To do. Show every line of the data that contains the string "babyskydd".

Material for this exercise.
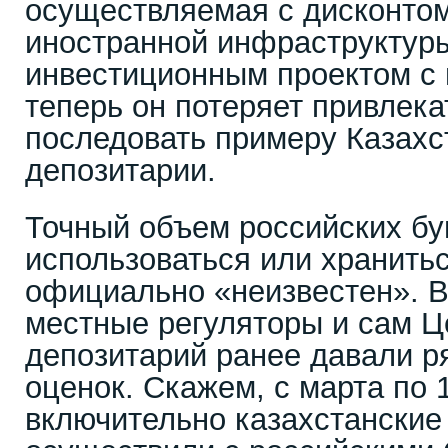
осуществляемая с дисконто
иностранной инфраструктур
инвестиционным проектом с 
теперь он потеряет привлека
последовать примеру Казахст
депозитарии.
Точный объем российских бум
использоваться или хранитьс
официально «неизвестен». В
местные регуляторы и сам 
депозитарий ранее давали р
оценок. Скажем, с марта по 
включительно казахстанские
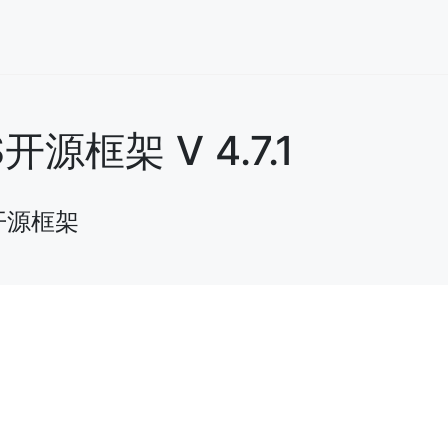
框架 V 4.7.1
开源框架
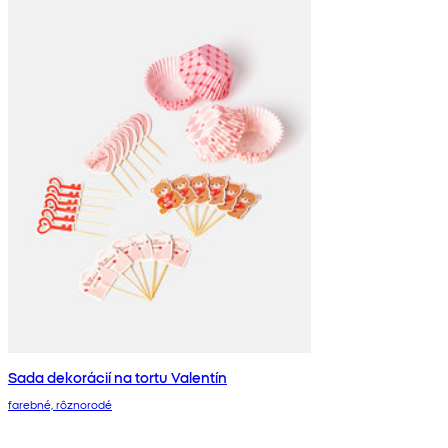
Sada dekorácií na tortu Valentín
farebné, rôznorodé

...

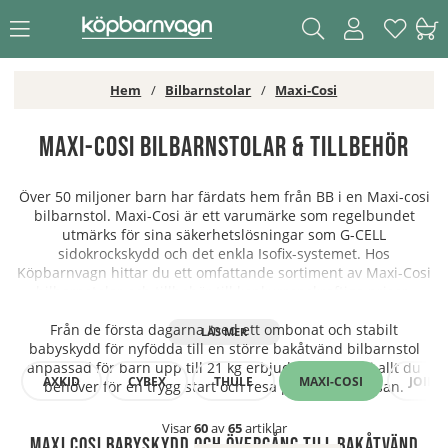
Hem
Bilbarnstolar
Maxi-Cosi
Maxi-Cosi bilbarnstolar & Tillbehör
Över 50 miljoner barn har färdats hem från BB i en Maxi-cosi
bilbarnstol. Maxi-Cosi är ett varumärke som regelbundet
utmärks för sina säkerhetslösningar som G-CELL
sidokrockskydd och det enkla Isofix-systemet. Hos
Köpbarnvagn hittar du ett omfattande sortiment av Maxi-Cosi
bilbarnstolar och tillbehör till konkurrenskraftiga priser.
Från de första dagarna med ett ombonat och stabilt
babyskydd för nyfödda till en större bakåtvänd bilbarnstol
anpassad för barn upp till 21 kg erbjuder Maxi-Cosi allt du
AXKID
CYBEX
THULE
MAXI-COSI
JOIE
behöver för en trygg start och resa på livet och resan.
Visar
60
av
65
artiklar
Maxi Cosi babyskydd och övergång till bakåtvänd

...

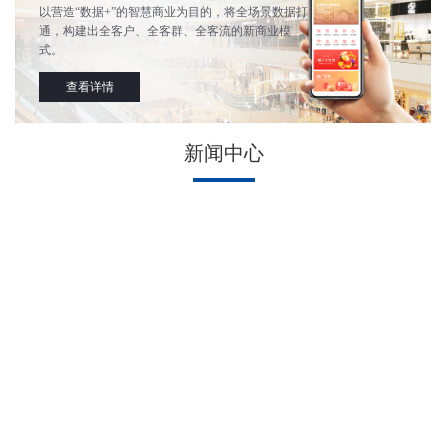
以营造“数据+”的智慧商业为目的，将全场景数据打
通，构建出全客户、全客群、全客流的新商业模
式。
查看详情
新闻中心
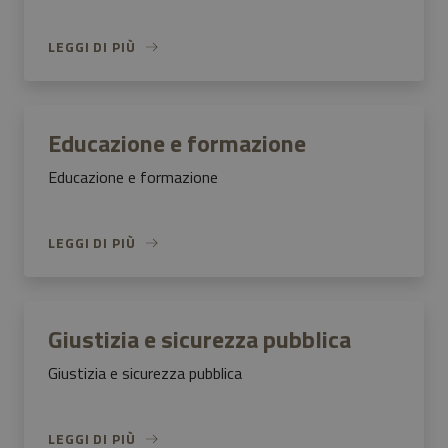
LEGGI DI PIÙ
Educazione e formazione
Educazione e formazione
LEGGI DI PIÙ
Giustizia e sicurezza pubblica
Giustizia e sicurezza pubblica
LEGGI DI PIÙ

Result.
babyskydd för nyfödda till en större bakåtvänd bilbarnstol
Maxi Cosi babyskydd och övergång till bakåtvänd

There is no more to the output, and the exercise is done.